Another downside to our enthusiasm for American aid money at any cost is our waning ability to resist the upcoming American plan to install India as the resident guardian over Pakistan and Afghanistan. A senior US national security official is expected to bring this plan to Pakistan in the next few days. Islamabad's obsession with US aid while staying mum on vital Pakistani interest is absurd. Why is Prime Minister Gilani complaining now about the US 'surge' in Afghanistan when Mr Zardari and his foreign minister wasted no time in warmly welcoming it when Mr Obama unveiled the plan in March?
This explains why the president signed an American-proposed agreement to give India overland trade routes to Afghanistan. There are also fresh questions on the extent of support the United States is getting from two of its closest allies, India and Israel, in Afghanistan. There are credible reports that Indian and Israeli intelligence involvement in US-controlled Afghanistan has deepened in the past seven years.

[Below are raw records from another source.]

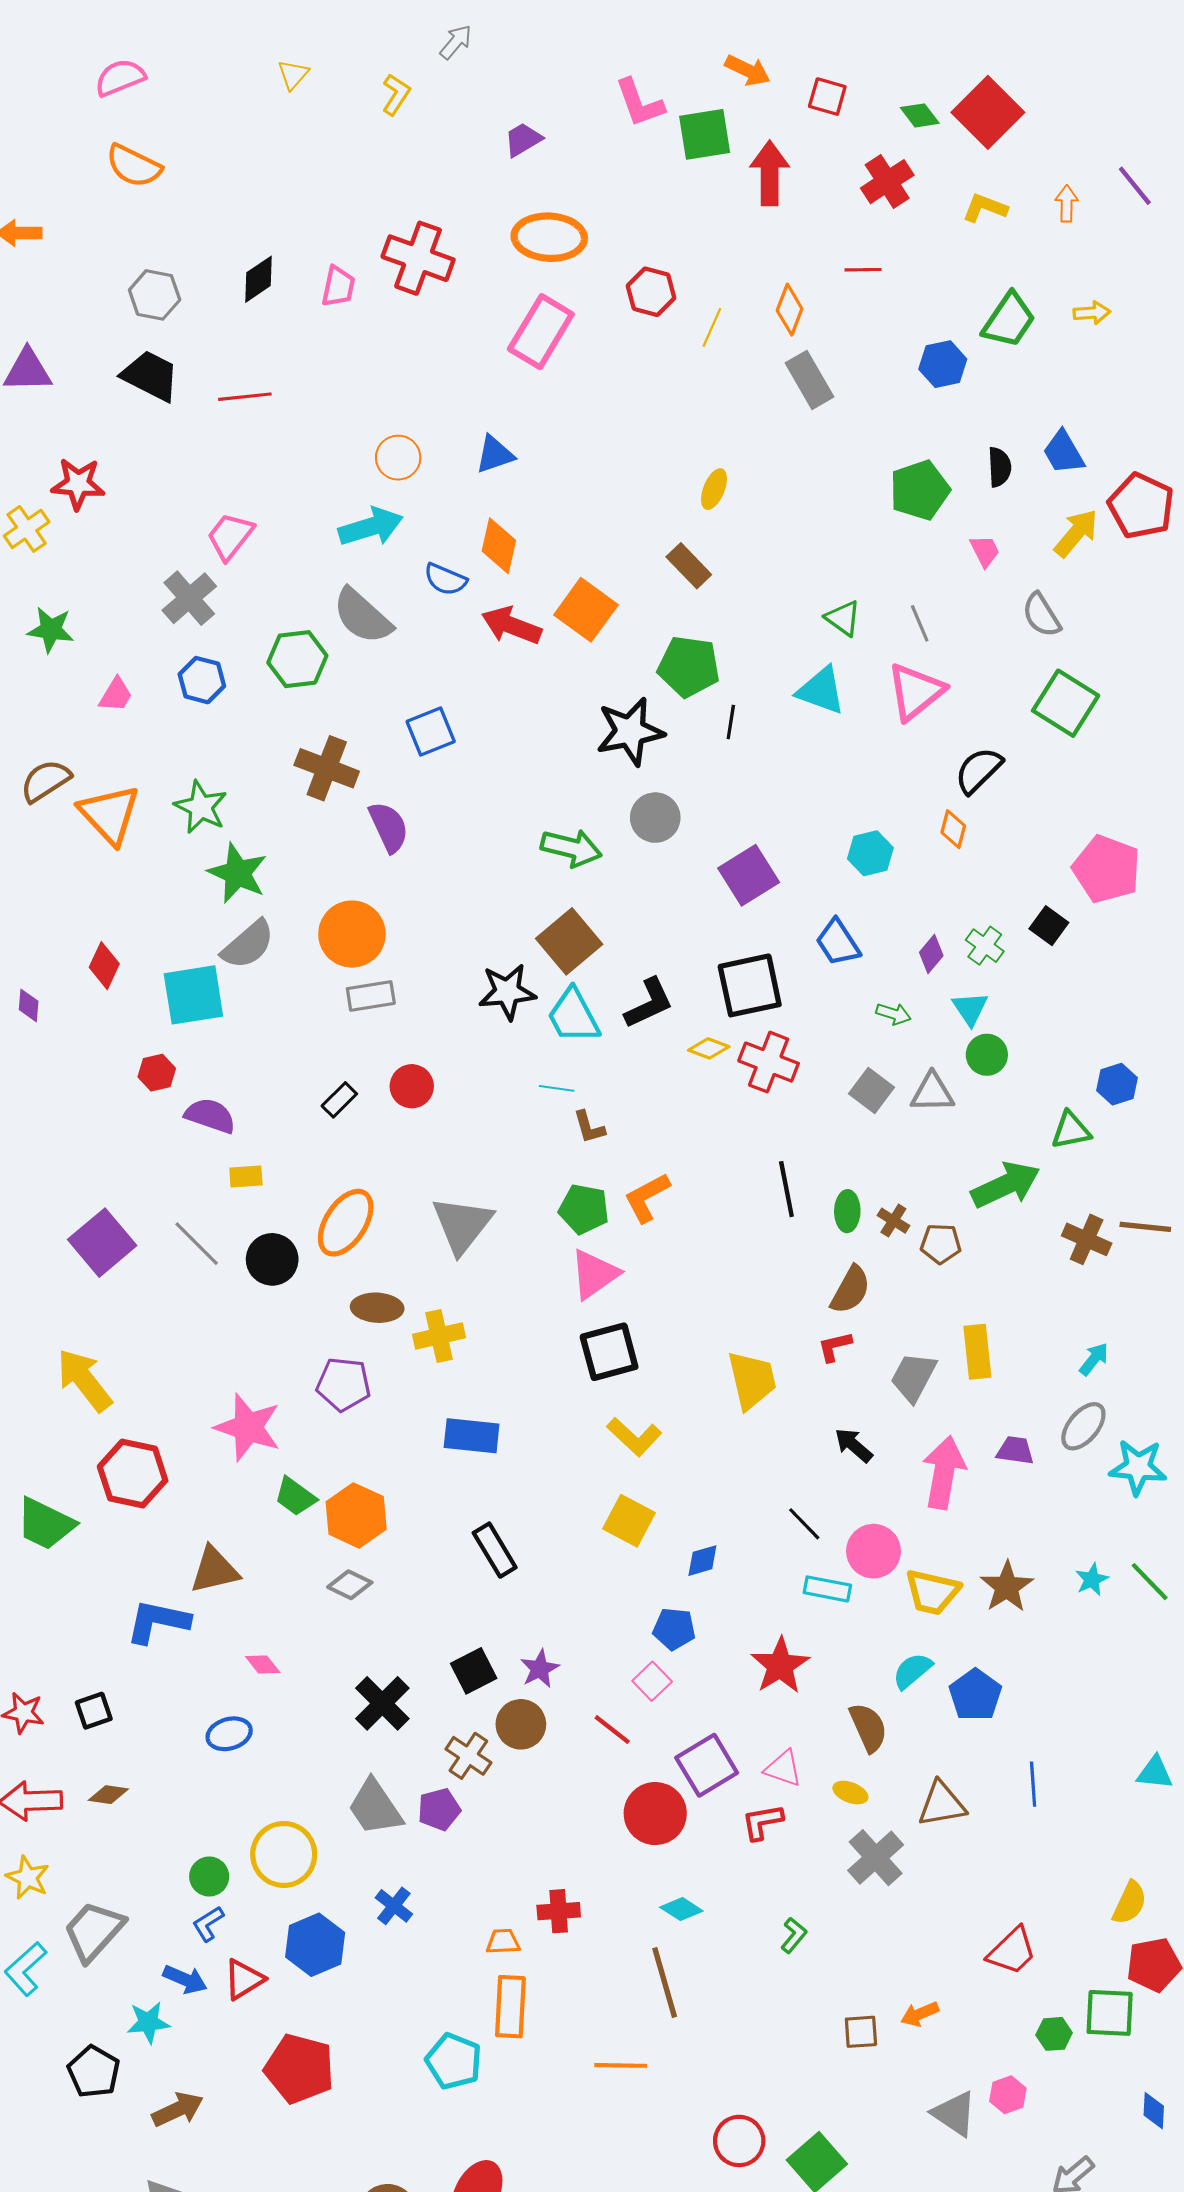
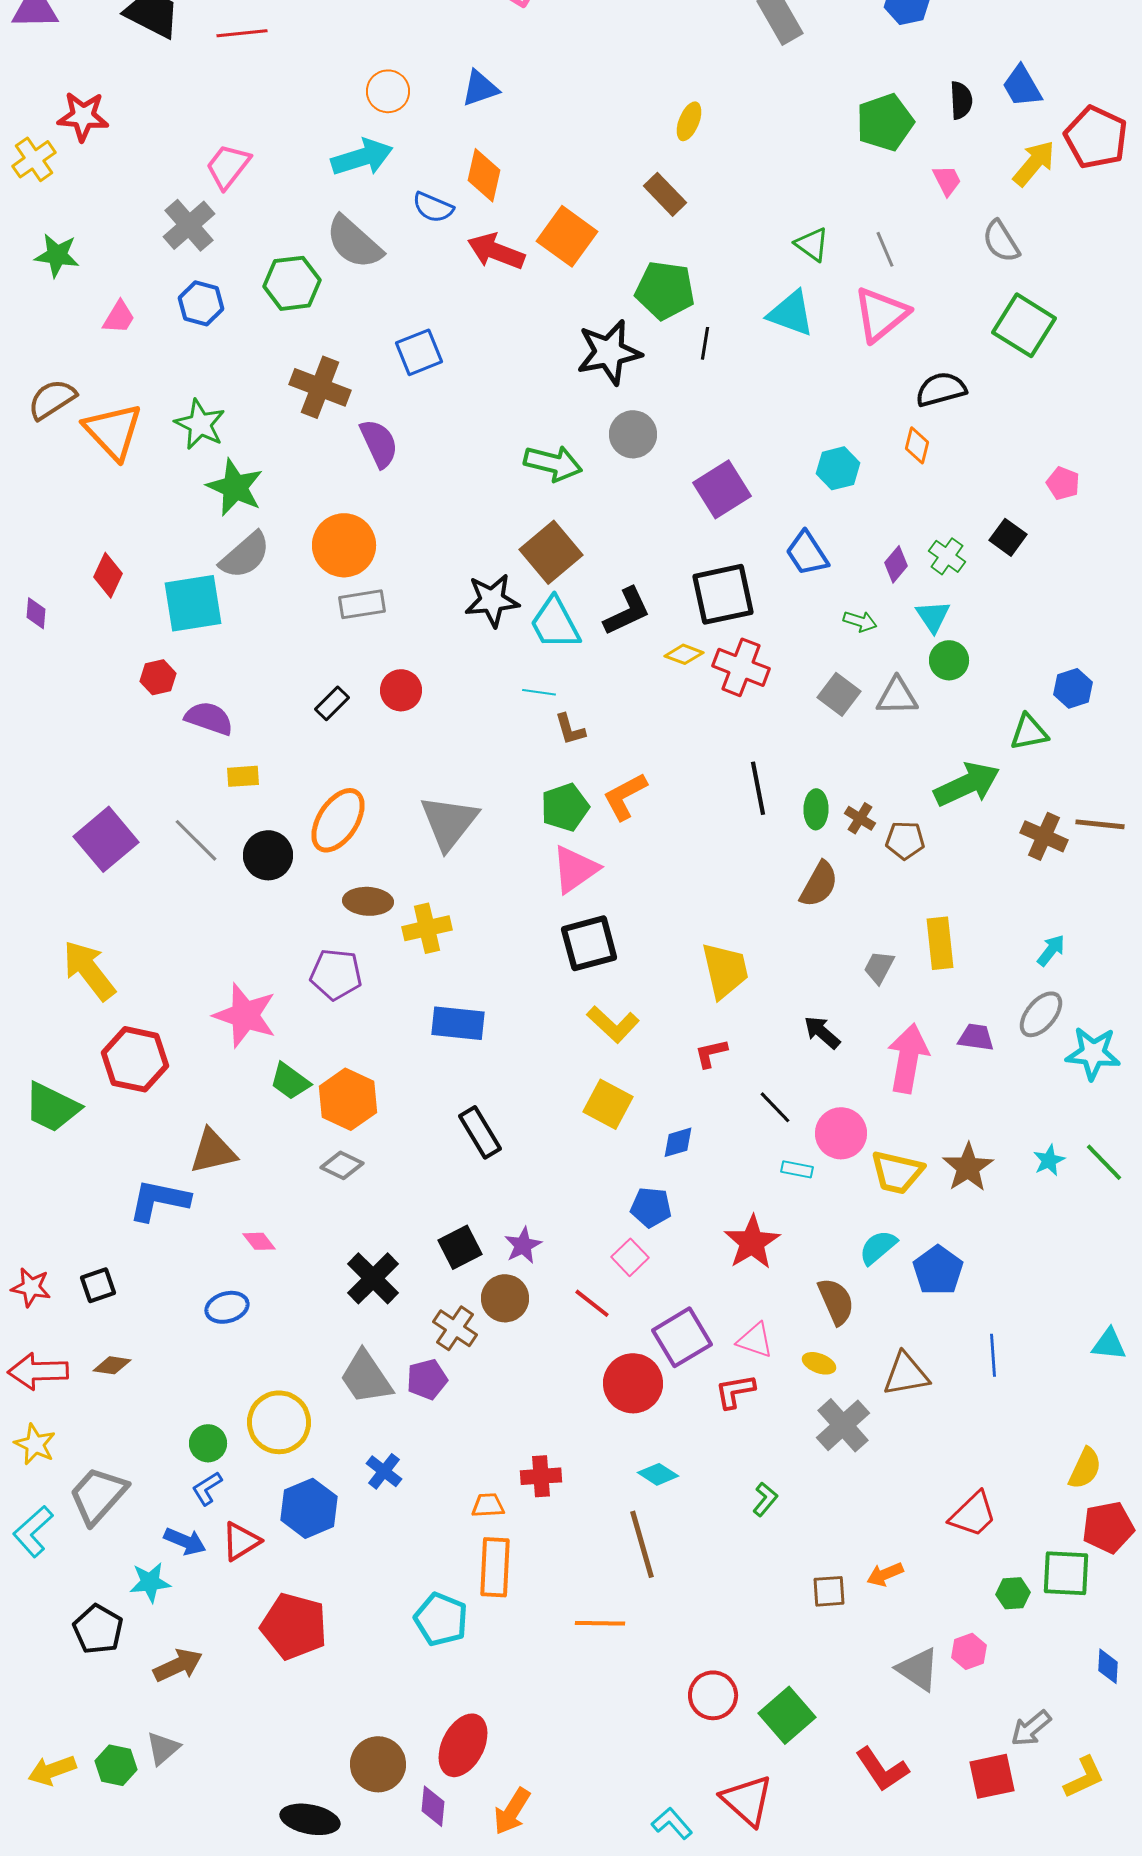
black semicircle: (978, 770) -> (941, 389), turned 30
pink pentagon: (1107, 869) -> (1063, 483), size x0.5
green pentagon: (584, 1209) -> (565, 807), turned -30
red L-shape: (835, 1347) -> (711, 1053), moved
gray trapezoid: (913, 1377) -> (879, 967), size x0.7
cyan rectangle: (827, 1589) -> (797, 1169), size x0.7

Some US military and intelligence officials are impressed with the record of both countries in fighting Islamic groups, especially the Indian experience in occupied Kashmir. The Israelis have invested heavily in establishing schools that study the art of Islamic indoctrination. These schools were used to learn how clerics can brainwash recruits and then exploit them politically. Israeli spymasters have used this knowledge to penetrate Mideastern Islamic groups. They have passed this technique to the Indians to help them counter pro-Pakistan religious groups in Kashmir.
The mess in Pakistan's western border areas is not just a battle with religious extremism. A larger part is a battle of proxies. None of this means that we should treat Washington as an enemy. But it does have an agenda that is increasingly diverging from Pakistan's strategic interests.